The sun was shining high in the blue heavens, the river danced and sang merrily as it went rippling by, and all the hedgerows were alive with flowers, and the air was full of the scent of the new-cut hay. Yet Marjory was very miserable, and for her the skies looked dark and dull, the river only gave her even sadder thoughts than she already had, and the new-cut hay seemed quite scentless and dead. And all because a man had failed her--a man had proved to be clay instead of gold. And so she sat there in the gay summer sunshine and wished that she had never been born, or that she were dead, or some such folly, and the butterflies fluttered about, and the bees hummed, and all nature, excepting herself, seemed to be radiant and joyous. An old water-vole came out of his hiding-place by the river and watched her with a wise air, and a dragon-fly whizzed past and hovered over the surface of the sunlit water, but Marjory's eyes were blind to each and all of these things, and still the tears welled up and overflowed their bounds, and she wept on.
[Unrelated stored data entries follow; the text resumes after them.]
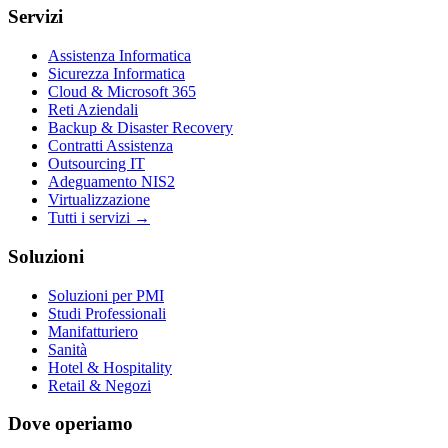
Servizi
Assistenza Informatica
Sicurezza Informatica
Cloud & Microsoft 365
Reti Aziendali
Backup & Disaster Recovery
Contratti Assistenza
Outsourcing IT
Adeguamento NIS2
Virtualizzazione
Tutti i servizi →
Soluzioni
Soluzioni per PMI
Studi Professionali
Manifatturiero
Sanità
Hotel & Hospitality
Retail & Negozi
Dove operiamo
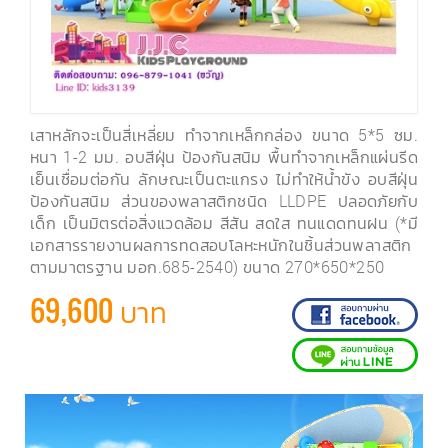
เสาหลักจะเป็นสี่เหลี่ยม ทำจากเหล็กกล่อง ขนาด 5*5 ซม.
หนา 1-2 มม. อบสีฝุ่น ป้องกันสนิม พื้นทำจากเหล็กแผ่นรีด
เย็นเชื่อมต่อกัน ลักษณะเป็นตะแกรง ไม่ทำให้น้ำขัง อบสีฝุ่น
ป้องกันสนิม ส่วนของพลาสติกชนิด LLDPE ปลอดภัยกับ
เด็ก เป็นมิตรต่อสิ่งแวดล้อม สีสัน สดใส ทนแดดทนฝน (*มี
เอกสารรายงานผลการทดสอบโลหะหนักในชิ้นส่วนพลาสติก
ตามมาตรฐาน มอก.685-2540) ขนาด 270*650*250
69,600 บาท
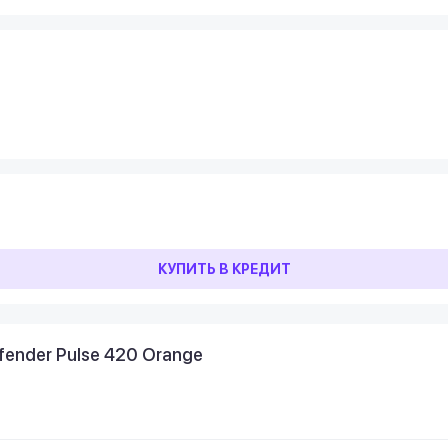
КУПИТЬ В КРЕДИТ
ender Pulse 420 Orange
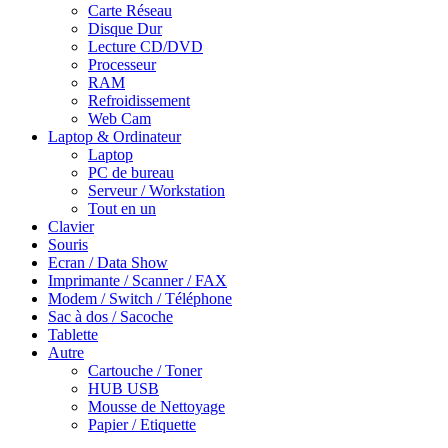
Carte Réseau
Disque Dur
Lecture CD/DVD
Processeur
RAM
Refroidissement
Web Cam
Laptop & Ordinateur
Laptop
PC de bureau
Serveur / Workstation
Tout en un
Clavier
Souris
Ecran / Data Show
Imprimante / Scanner / FAX
Modem / Switch / Téléphone
Sac à dos / Sacoche
Tablette
Autre
Cartouche / Toner
HUB USB
Mousse de Nettoyage
Papier / Etiquette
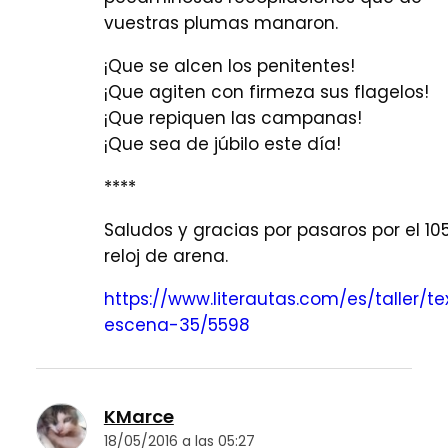
vuestras plumas manaron.
¡Que se alcen los penitentes!
¡Que agiten con firmeza sus flagelos!
¡Que repiquen las campanas!
¡Que sea de júbilo este día!
****
Saludos y gracias por pasaros por el 105:
reloj de arena.
https://www.literautas.com/es/taller/te
escena-35/5598
KMarce
18/05/2016 a las 05:27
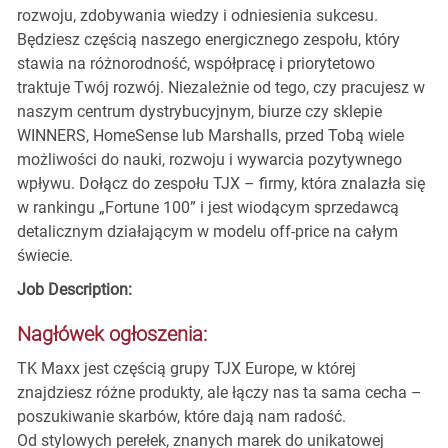
rozwoju, zdobywania wiedzy i odniesienia sukcesu.
Będziesz częścią naszego energicznego zespołu, który
stawia na różnorodność, współpracę i priorytetowo
traktuje Twój rozwój. Niezależnie od tego, czy pracujesz w
naszym centrum dystrybucyjnym, biurze czy sklepie
WINNERS, HomeSense lub Marshalls, przed Tobą wiele
możliwości do nauki, rozwoju i wywarcia pozytywnego
wpływu. Dołącz do zespołu TJX – firmy, która znalazła się
w rankingu „Fortune 100” i jest wiodącym sprzedawcą
detalicznym działającym w modelu off-price na całym
świecie.
Job Description:
Nagłówek ogłoszenia:
TK Maxx jest częścią grupy TJX Europe, w której
znajdziesz różne produkty, ale łączy nas ta sama cecha –
poszukiwanie skarbów, które dają nam radość.
Od stylowych perełek, znanych marek do unikatowej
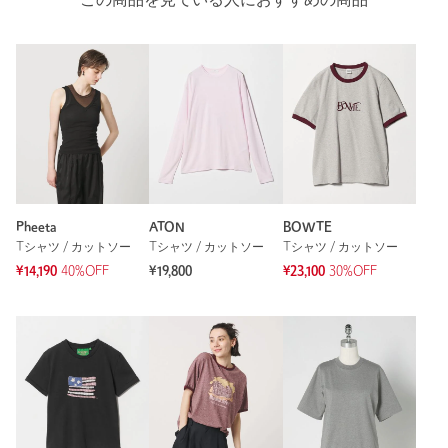
この商品を見ている人におすすめの商品
Pheeta
ATON
BOWTE
Tシャツ / カットソー
Tシャツ / カットソー
Tシャツ / カットソー
¥14,190
40%OFF
¥19,800
¥23,100
30%OFF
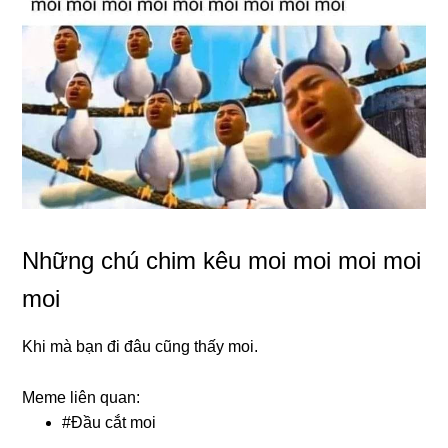
Những chú chim kêu moi moi moi moi
moi
Khi mà bạn đi đâu cũng thấy moi.
Meme liên quan:
#
Đầu cắt moi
"What is the matter?" said a voice just at her ear.
Marjory gave a jump, and dashed her tears away; it was one thing to indulge herself in her grief, but it was quite another to let any one else, and that a stranger, see her. "What is wrong with you, Marjory?" said the voice once more.
"Nothing!" answered Marjory shortly.
"I may, perhaps, be able to help you," the gentle little voice persisted.
"Nobody can help me," said Marjory, with a great sigh, "nobody can help me--nobody."
"Don't be so sure of that," said the voice. "Why do you keep this curl of hair? Why do you turn so persistently away from me? Why don't you look at me?"
Marjory turned her head, but she could see no one near. "Who are you? Why do you hide?" she asked in turn.
"You look too high," said the voice. "Look lower; yes--ah, how d'you do?"
Marjory almost jumped into the river in her fright, for there, standing under the shade of a big dandelion, was the smallest being she had ever seen in her life. Yet, as she sat staring at her, this tiny woman seemed to increase in size, and to assume a shape which was somehow familiar to her. "You know me now?" asked the little woman, smiling at her again.
"N--o," replied Marjory, stammering a little.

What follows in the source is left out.